» TASK INSTRUCTIONS:
Output every entry below exactly, without its pictures.

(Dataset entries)
=-=-=

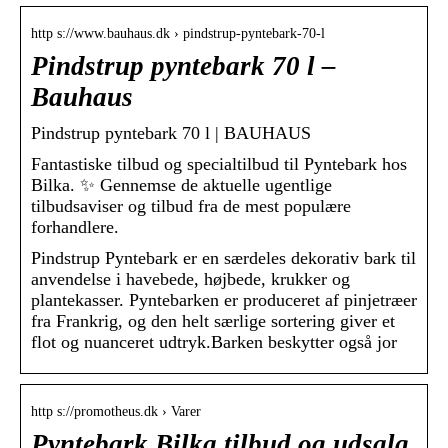
http s://www.bauhaus.dk › pindstrup-pyntebark-70-l
Pindstrup pyntebark 70 l –
Bauhaus
Pindstrup pyntebark 70 l | BAUHAUS
Fantastiske tilbud og specialtilbud til Pyntebark hos
Bilka. ✨ Gennemse de aktuelle ugentlige
tilbudsaviser og tilbud fra de mest populære
forhandlere.
Pindstrup Pyntebark er en særdeles dekorativ bark til
anvendelse i havebede, højbede, krukker og
plantekasser. Pyntebarken er produceret af pinjetræer
fra Frankrig, og den helt særlige sortering giver et
flot og nuanceret udtryk.Barken beskytter også jor
http s://promotheus.dk › Varer
Pyntebark Bilka tilbud og udsalg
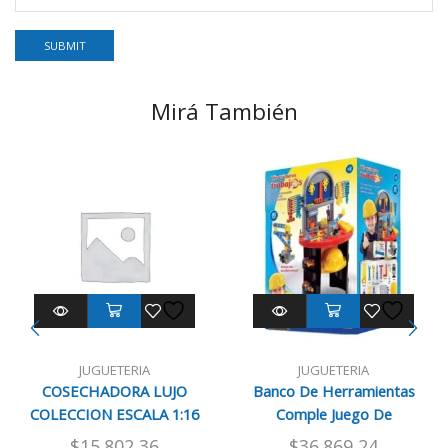
Mirá También
JUGUETERIA
JUGUETERIA
COSECHADORA LUJO
Banco De Herramientas
COLECCION ESCALA 1:16
Comple Juego De
7566
Construccion
$
15.802,36
$
36.869,24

=-=-=

» EXERCISE RESPONSE:
http s://www.bauhaus.dk › pindstrup-pyntebark-70-l
Pindstrup pyntebark 70 l –
Bauhaus
Pindstrup pyntebark 70 l | BAUHAUS
Fantastiske tilbud og specialtilbud til Pyntebark hos
Bilka. ✨ Gennemse de aktuelle ugentlige
tilbudsaviser og tilbud fra de mest populære
forhandlere.
Pindstrup Pyntebark er en særdeles dekorativ bark til
anvendelse i havebede, højbede, krukker og
plantekasser. Pyntebarken er produceret af pinjetræer
fra Frankrig, og den helt særlige sortering giver et
flot og nuanceret udtryk.Barken beskytter også jor
http s://promotheus.dk › Varer
Pyntebark Bilka tilbud og udsalg
Mirá También
JUGUETERIA
JUGUETERIA
COSECHADORA LUJO
Banco De Herramientas
COLECCION ESCALA 1:16
Comple Juego De
7566
Construccion
$
15.802,36
$
36.869,24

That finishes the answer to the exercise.